**GIVEN ENTRIES:**
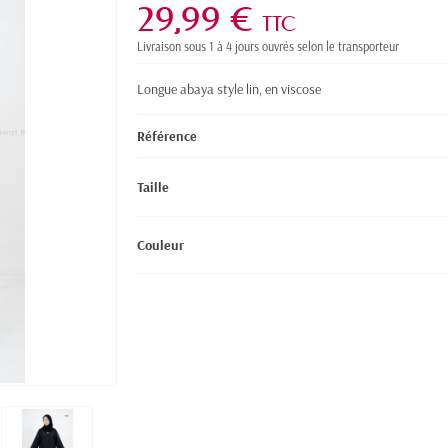
29,99 €
TTC
Livraison sous 1 à 4 jours ouvrés selon le transporteur
Longue abaya style lin, en viscose
Référence
Taille
Couleur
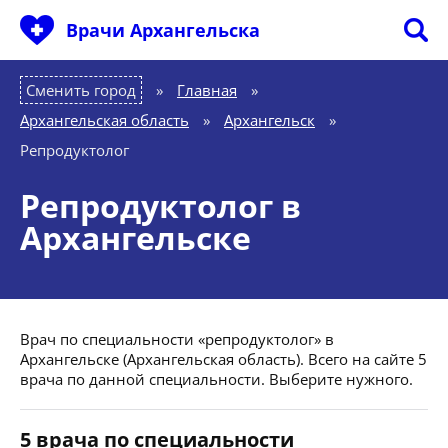
Врачи Архангельска
Сменить город
Главная
»
Архангельская область
»
Архангельск
»
Репродуктолог
Репродуктолог в
Архангельске
Врач по специальности «репродуктолог» в
Архангельске (Архангельская область). Всего на сайте 5
врача по данной специальности. Выберите нужного.
5 врача по специальности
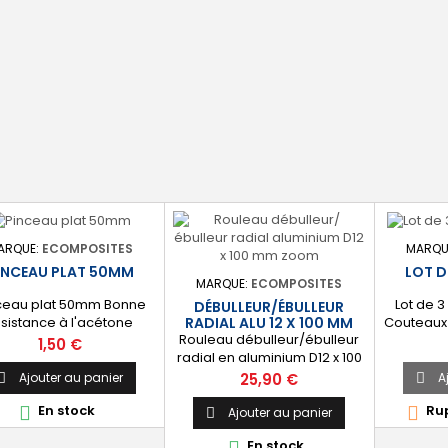
ARQUE:
ECOMPOSITES
MARQU
INCEAU PLAT 50MM
LOT D
MARQUE:
ECOMPOSITES
ceau plat 50mm Bonne
Lot de 3
DÉBULLEUR/ÉBULLEUR
ésistance à l'acétone
Couteaux 
RADIAL ALU 12 X 100 MM
Rouleau débulleur/ébulleur
Manche Plastique
: 30
Prix
1,50 €
radial en aluminium D12 x 100
mm. ⚙️ [Débullage] Permet
Prix
Ajouter au panier
A
25,90 €


de chasser les bulles d'air
En stock
Rup


d'une stratification en résine
Ajouter au panier

et renfort composite.
En stock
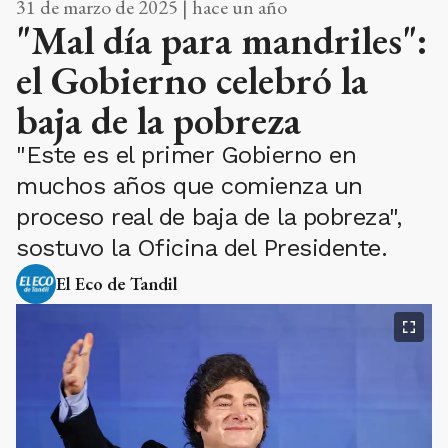
31 de marzo de 2025 | hace un año
"Mal día para mandriles":
el Gobierno celebró la
baja de la pobreza
"Este es el primer Gobierno en
muchos años que comienza un
proceso real de baja de la pobreza",
sostuvo la Oficina del Presidente.
El Eco de Tandil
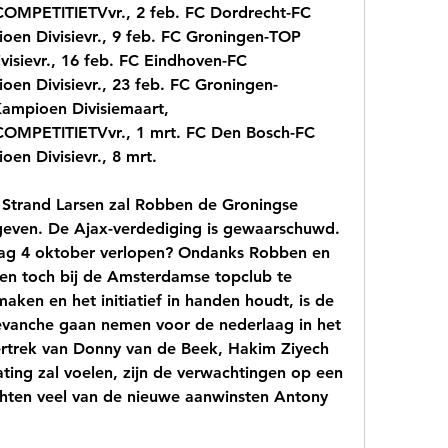
ETITIETVvr., 2 feb. FC Dordrecht-FC 
n Divisievr., 9 feb. FC Groningen-TOP 
sievr., 16 feb. FC Eindhoven-FC 
n Divisievr., 23 feb. FC Groningen-
mpioen Divisiemaart, 
PETITIETVvr., 1 mrt. FC Den Bosch-FC 
n Divisievr., 8 mrt.
 Strand Larsen zal Robben de Groningse 
geven. De Ajax-verdediging is gewaarschuwd. 
dag 4 oktober verlopen? Ondanks Robben en 
sen toch bij de Amsterdamse topclub te 
maken en het initiatief in handen houdt, is de 
evanche gaan nemen voor de nederlaag in het 
ertrek van Donny van de Beek, Hakim Ziyech 
ting zal voelen, zijn de verwachtingen op een 
hten veel van de nieuwe aanwinsten Antony 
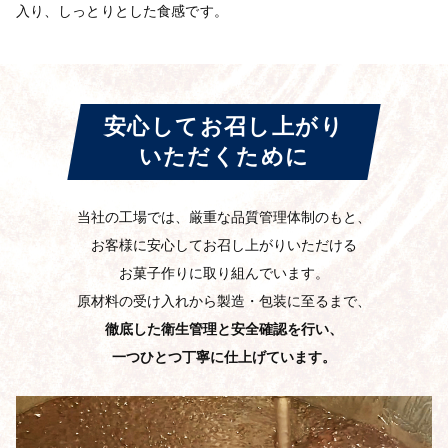
入り、しっとりとした食感です。
安心してお召し上がり
いただくために
当社の工場では、厳重な品質管理体制のもと、
お客様に安心してお召し上がりいただける
お菓子作りに取り組んでいます。
原材料の受け入れから製造・包装に至るまで、
徹底した衛生管理と安全確認を行い、
一つひとつ丁寧に仕上げています。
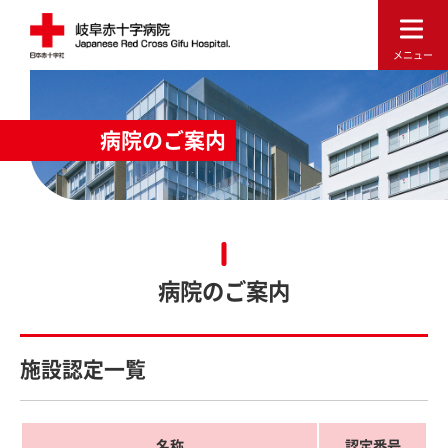
病院のご案内
病院のご案内
施設認定一覧
名称
認定番号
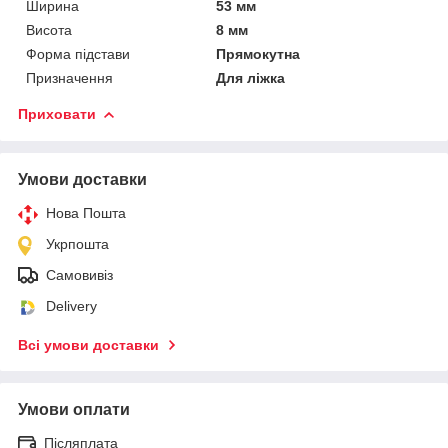
Ширина
53 мм
Висота
8 мм
Форма підстави
Прямокутна
Призначення
Для ліжка
Приховати
Умови доставки
Нова Пошта
Укрпошта
Самовивіз
Delivery
Всі умови доставки
Умови оплати
Післяплата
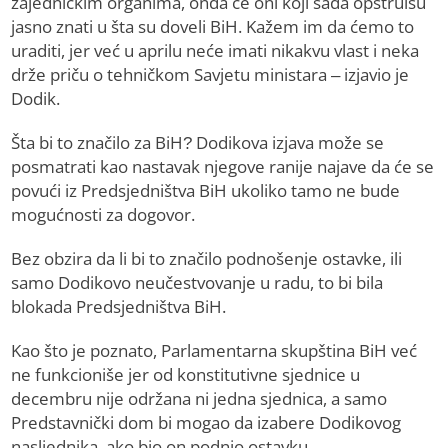
zajedničkim organima, onda će oni koji sada opstruišu
jasno znati u šta su doveli BiH. Kažem im da ćemo to
uraditi, jer već u aprilu neće imati nikakvu vlast i neka
drže priču o tehničkom Savjetu ministara – izjavio je
Dodik.
Šta bi to značilo za BiH? Dodikova izjava može se
posmatrati kao nastavak njegove ranije najave da će se
povući iz Predsjedništva BiH ukoliko tamo ne bude
mogućnosti za dogovor.
Bez obzira da li bi to značilo podnošenje ostavke, ili
samo Dodikovo neučestvovanje u radu, to bi bila
blokada Predsjedništva BiH.
Kao što je poznato, Parlamentarna skupština BiH već
ne funkcioniše jer od konstitutivne sjednice u
decembru nije održana ni jedna sjednica, a samo
Predstavnički dom bi mogao da izabere Dodikovog
nasljednika, ako bio on podnio ostavku.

**WORK INSTRUCTION:**
Please copy the lines above exactly, starting at the line that holds "de chasser les bulles d'air" and ending at the line that holds "dag 4 oktober verlopen? Ondanks Robben en"; include both, but no pictures.

**TASK RESPONSE:**
de chasser les bulles d'air
En stock
Rup


d'une stratification en résine
Ajouter au panier

et renfort composite.
En stock
31 de marzo de 2025 | hace un año
"Mal día para mandriles":
el Gobierno celebró la
baja de la pobreza
"Este es el primer Gobierno en
muchos años que comienza un
proceso real de baja de la pobreza",
sostuvo la Oficina del Presidente.
El Eco de Tandil
ETITIETVvr., 2 feb. FC Dordrecht-FC 
n Divisievr., 9 feb. FC Groningen-TOP 
sievr., 16 feb. FC Eindhoven-FC 
n Divisievr., 23 feb. FC Groningen-
mpioen Divisiemaart, 
PETITIETVvr., 1 mrt. FC Den Bosch-FC 
n Divisievr., 8 mrt.
 Strand Larsen zal Robben de Groningse 
geven. De Ajax-verdediging is gewaarschuwd. 
dag 4 oktober verlopen? Ondanks Robben en 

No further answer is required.